O projeto legislativo autoriza o uso da Telemedicina “durante a crise” ocasionada pelo SARS-CoV-2 e dá validade às receitas médicas emitidas digitalmente com assinatura eletrônica ou simplesmente “digitalizada”, sem exigir que tais ferramentas estejam sob a ICP-Brasil.
O PL 696/2020 não limita o uso da Telemedicina a nenhuma modalidade específica, permitindo, em tese, a sua adoção em qualquer formato, desde que por profissionais médicos.
Curiosamente, o PL 696/2020 avoca para si a competência regulatória sobre o tema durante o período de crise, esclarecendo que o CFM poderá regular a Telemedicina após a crise do novo coronavírus, o que denota que o entendimento atual do CFM sobre Telemedicina não tem efeito regulatório pleno enquanto permanecer o estado de crise.
Pelas diferenças (algumas inconciliáveis) existentes entre as normas e entendimentos acima mencionados, percebe-se que temos muito a evoluir na regulamentação do tema Telemedicina no Brasil.
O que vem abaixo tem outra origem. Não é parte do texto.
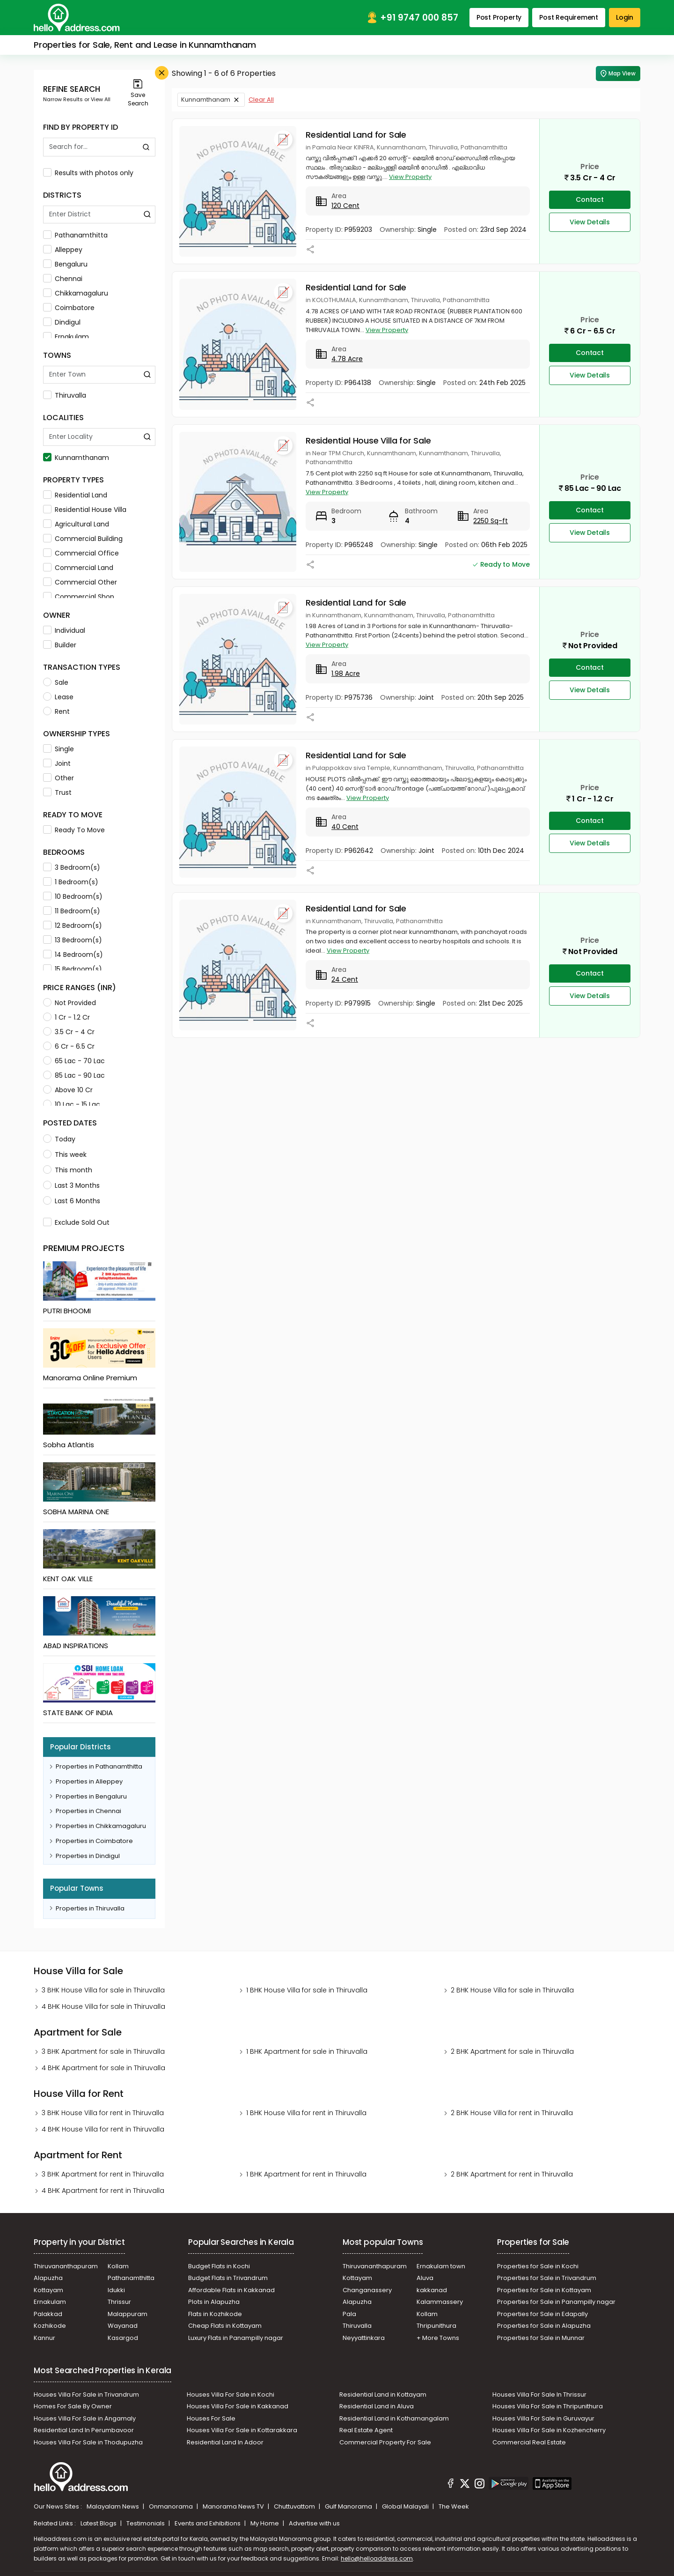 The image size is (674, 2576). Describe the element at coordinates (367, 2290) in the screenshot. I see `Changanassery` at that location.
O período atual de crise pode servir como o evento catalizador de uma regulamentação futura para o tema no Brasil, desta vez pensada com maior cuidado e dedicação, seja por parte do poder legislativo, de órgãos do executivo ou pelo CFM.
Artigo publicado no site migalhas (www.migalhas.com.br) edição nº 4.827 de 07/04/2020
O presente artigo foi escrito e divulgado com finalidade meramente didática e informativa, não configurando uma orientação jurídica. Para obter uma orientação específica sobre o tema aqui tratado, consulte um advogado.
[1] Embora alguns estudiosos apontem uma diferença semântica entre Telemedicina e Telessaúde (estando aquela inserida no espectro desta), para os fins desse artigo adotaremos tais expressões como sinônimas.